The Harper government has finally decided that green is good. Actually, the decision was forced upon them by a public that is increasingly concerned about issues such as global warming, but no matter. If Ottawa wants to subsidize fuel-efficient cars and penalize big carbon dioxide producers, that’s just fine.
Of course, they’re rather late in joining the party. Some Canadians have been doing their share and more for environmental protection for many years, including practicing socially-responsible investing (SRI).
In fact, the first socially-responsible fund to be launched in Canada celebrated its 21st birthday in January. Ethical Growth Fund started life in early 1986, with VanCity Credit Union as its sponsor. It has been a respectable performer with an average annual compound rate of return of 8.1 per cent over the 20 years to March 31. Sure, you could have done somewhat better elsewhere but that’s a decent result when you take into account the fact the managers were limited in the stocks they could select.

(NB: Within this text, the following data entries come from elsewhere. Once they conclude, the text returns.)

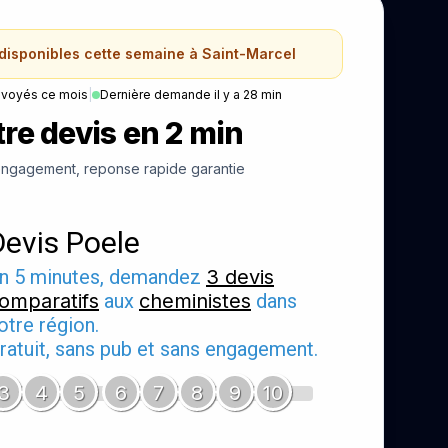
 disponibles cette semaine à Saint-Marcel
nvoyés ce mois
|
Dernière demande il y a 28 min
re devis en 2 min
ngagement, reponse rapide garantie
Devis Poele
n 5 minutes, demandez
3 devis
omparatifs
aux
cheministes
dans
otre région.
ratuit, sans pub et sans engagement.
3
4
5
6
7
8
9
10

The Ethical family has since evolved into the largest SRI fund group in the country with 10 stand-alone funds plus several portfolios. Apart from Ethical Growth, which has looked much better since the management was taken over by Robert Hammill of Guardian Capital in 2004, two other funds in this group stand out.

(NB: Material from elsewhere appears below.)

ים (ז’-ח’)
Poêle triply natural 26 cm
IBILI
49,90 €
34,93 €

Ethical Canadian Dividend Fund. This fund is evidence that socially-responsible investing does not necessarily mean inferior returns. In fact, it has handily beaten the peer group performance ever since it was launched in October 2002 – fortuitously, just when the Millennium Bear Market hit bottom and stocks were dirt cheap. The fund got a new management team in mid-2006 when responsibility was shifted from Robert Vanderhooft of Greystone to Highstreet Asset Management and the most recent returns have been a little soft as a result of the government’s announced tax on income trusts – the fund has a fairly large trust component (currently about 19 per cent). But that was a one-time event and we like the conservative nature of the stock portfolio with its strong emphasis on banks and insurance companies. Distributions are paid quarterly but except for the year-end capital gains payment in December they tend to be quite low so this is not the best choice if cash flow is your main priority. But if you’re looking for a well-managed equity fund for your RRSP, this one will work well. Rating: $$$.

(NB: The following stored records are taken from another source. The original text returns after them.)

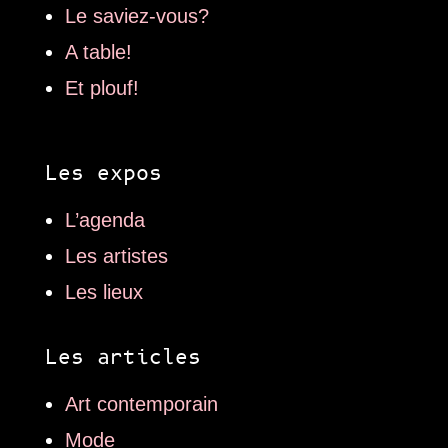
Le saviez-vous?
A table!
Et plouf!
Les expos
L’agenda
Les artistes
Les lieux
Les articles
Art contemporain
Mode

Ethical Special Equity Fund. This small-cap fund has been a top performer for several years with a five-year average annual compound rate of return of 18.9 per cent (to March 31), four percentage points above the category average. It’s currently in a bit of a slump but we expect that’s just a hiccup. The fund scored almost unbelievable gains all through the bear market, advancing 25.8 per cent in both 2001 and 2002 while most equity funds were bleeding red ink. It continued strong when stocks rebounded, adding 36.4 per cent in 2003 and double-digit gains in each subsequent calendar year. Thanks to the outstanding bear market performance, the risk profile is much better than average for a small-cap fund so we have a classic low-risk/high-return entry here. Some of the top holdings in the portfolio are E-L Financial, AltaGas Income Trust, and CCL. I am maintaining my rating at the top $$$$ level despite the recent underperformance in anticipation of a return to past glories.
Check with your financial advisor to see if any of these funds are right for your needs.